Babylon A.D. (BABLN) is the latest film to bring doom unto a futuristic mankind. Vin Diesel (VDIES), Michelle Yeoh (MYEOH) and Charlotte Rampling (CRAMP) star.

Diesel plays a mercenary named Troop who is supposed to escort a young girl named Aurora from Eastern Europe to the big Apple. Troop thinks this is an ordinary job but soon realizes that everyone wants to get their hands on the young Aurora. He begins to ascertain that Aurora is the carrier of an organism that has the potential to give her great powers, making her the next Messiah. By the time Troop realizes what the situation is, they are on the run from various individuals. It's difficult to figure out who is a friend and who is a foe.

Babylon A.D is visually very appealing with Diesel being its main attaction, who is also visually, very appealing. But with the horde of doomsday films out in recent years, it seems this one may fall short in the story-telling category. The film is directed by Mathieu Kassovitz who has directed Gothika and the critically acclaimed La Haine. He is also known for appearing in Munich alongside Eric Bana (EBANA). Kassovitz who directs from a little known novel called 'Babylon Babies,' has publicly distanced himself from this film.

Can Babylon A.D. measure up to recent films like Doomsday and possibly Children of Men? Fox hopes a curious audience will come out to check out the flick.

To help you decide if Babylon A.D. is a Punt of Pass? we examine two films about the end of the world, one that Kassovitz has directed and one in which he acted and two about characters needing protection from an evil world.


researched and written by Afshan Farooqui
AT WORLD'S END   THE WORK OF MATHIEU   PROTECTING THE GIFTED  

Doomsday (2008)
Budget: N/A
Opening: $4M
Gross: $11M

After a virus spreads through the British Isles, hundreds of millions of people get infected and die.
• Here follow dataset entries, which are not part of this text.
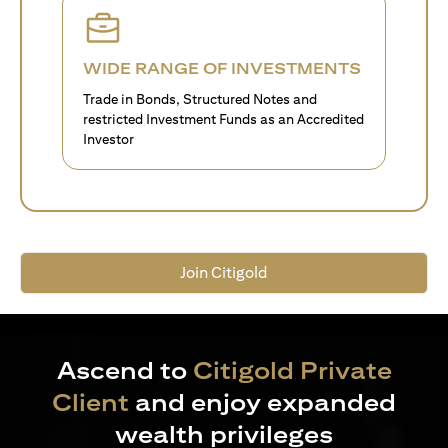
WIDE RANGE OF INVESTMENTS
Trade in Bonds, Structured Notes and
restricted Investment Funds as an Accredited
Investor
Join Citigold
Ascend to
Citigold Private
Client
and enjoy expanded
wealth privileges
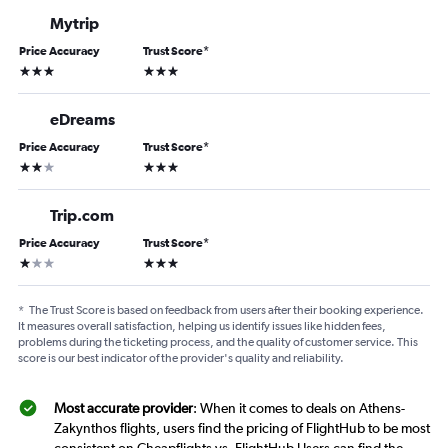
Mytrip
Price Accuracy
Trust Score
*
3 stars
3 stars
eDreams
Price Accuracy
Trust Score
*
2 stars
3 stars
Trip.com
Price Accuracy
Trust Score
*
1 star
3 stars
*
The Trust Score is based on feedback from users after their booking experience.
It measures overall satisfaction, helping us identify issues like hidden fees,
problems during the ticketing process, and the quality of customer service. This
score is our best indicator of the provider's quality and reliability.
Most accurate provider
: When it comes to deals on Athens-
Zakynthos flights, users find the pricing of FlightHub to be most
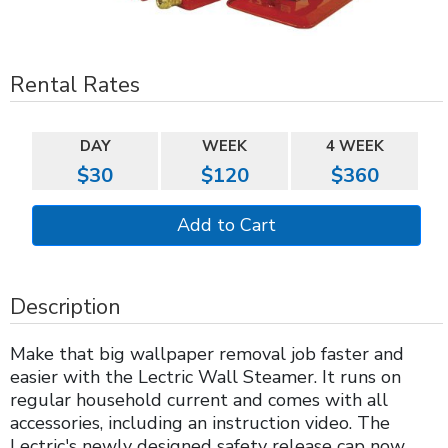
Rental Rates
DAY
WEEK
4 WEEK
$30
$120
$360
Description
Make that big wallpaper removal job faster and
easier with the Lectric Wall Steamer. It runs on
regular household current and comes with all
accessories, including an instruction video. The
Lectric's newly designed safety release cap now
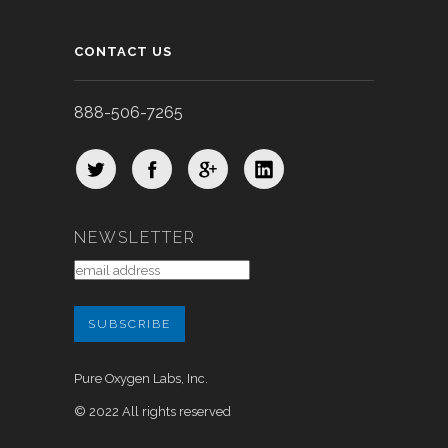
CONTACT US
888-506-7265
NEWSLETTER
Pure Oxygen Labs, Inc.
© 2022 All rights reserved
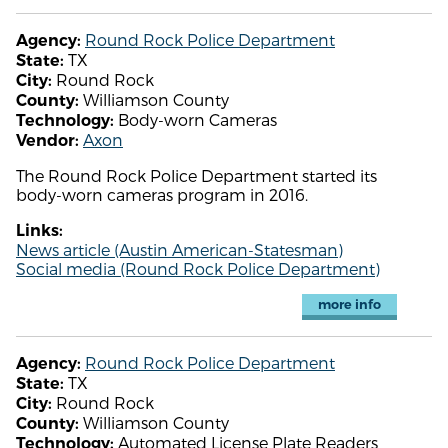
Round Rock Police Department
Agency:
TX
State:
Round Rock
City:
Williamson County
County:
Body-worn Cameras
Technology:
Axon
Vendor:
The Round Rock Police Department started its
body-worn cameras program in 2016.
Links:
News article (Austin American-Statesman)
Social media (Round Rock Police Department)
more info
Round Rock Police Department
Agency:
TX
State:
Round Rock
City:
Williamson County
County:
Automated License Plate Readers
Technology:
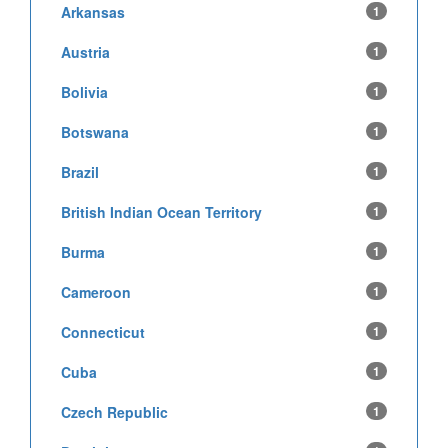
Arkansas
1
Austria
1
Bolivia
1
Botswana
1
Brazil
1
British Indian Ocean Territory
1
Burma
1
Cameroon
1
Connecticut
1
Cuba
1
Czech Republic
1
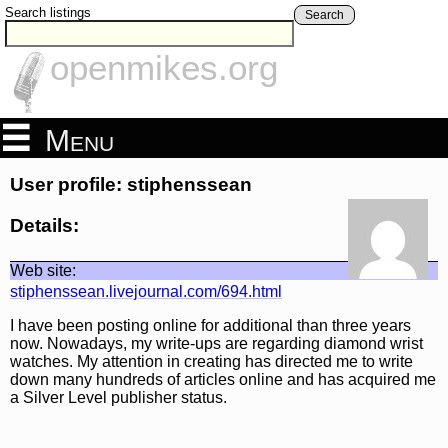
Search listings
Search
openmikes.org
Menu
User profile: stiphenssean
Details:
Web site:
stiphenssean.livejournal.com/694.html
I have been posting online for additional than three years
now. Nowadays, my write-ups are regarding diamond wrist
watches. My attention in creating has directed me to write
down many hundreds of articles online and has acquired me
a Silver Level publisher status.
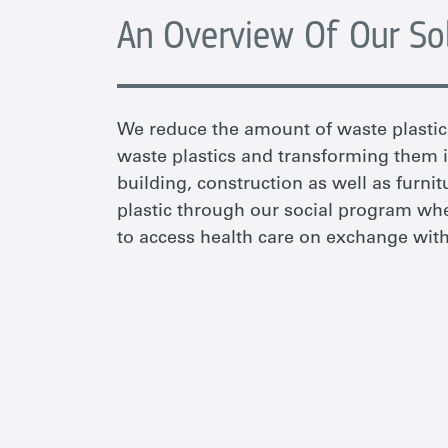
An Overview Of Our So
We reduce the amount of waste plastic 
waste plastics and transforming them i
building, construction as well as furni
plastic through our social program w
to access health care on exchange with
Fear and chaos is rampant and the authorities in control quarantine those who are still safe. The virus is contained for about thirty years, when it rears its ugly head again. A team of specialists must venture through a no man's land to find a cure before the virus sweeps again. Their journey turns into a brutal nightmare.

28 Weeks Later (2007)
Budget: N/A
Opening: $9M
Gross: $28M

This was the sequel to the well-liked 28 Days Later. This film picks up six months after the first one ends where the survivors repopulate in a safe area of quarantined London. Everything is hunky dory until someone unknowingly passes off the virus which begins to spread again, only this time stronger and deadlier.

 

Munich (2005)
Budget: $70M
Opening: $7M
Gross: $47M

Eric Bana is the Israeli officer in charge of hunting down the perpetrators of the massacres of Israeli athletes at the Munich Olympics. His mission of death becomes a lonely one as he ends up paying with his life to the organization that hired him. Kassovitz plays one of the Mossad agents.

Gothika (2003)
Budget: $40M
Opening: $19M
Gross: $59M

Halle Berry donned zero makeup and psych ward garb after waking up as a patient in the mental institution when she was employed. A bad day at work turns into a living nightmare when she is unable to remember how she got there. Penelope Cruz also stars as an inmate at the asylum who may have clues as to what happened.

 

Children of Men (2006)
Budget: $76M
Opening: $10M
Gross: $35M

Clive Owen was gallant as he beat himself ragged trying to save the only pregnant woman on the planet. The human race had been incapable of reproducing due to pollution and other factors. When one young girl becomes pregnant, her safety becomes everyone's concern. This film presented a world devoid of hope and full of chaos. But poor Owen went through hell in order to bring some light to the spreading darkness.

Ultraviolet (2006)
Budget: $30M
Opening: $9M
Gross: $18M

Milla Jovovich plays a woman known as a hemophage who is infected with a virus that gives her superhuman powers. She becomes the protector of a young boy who is thought to have antigens which can kill all hemophages.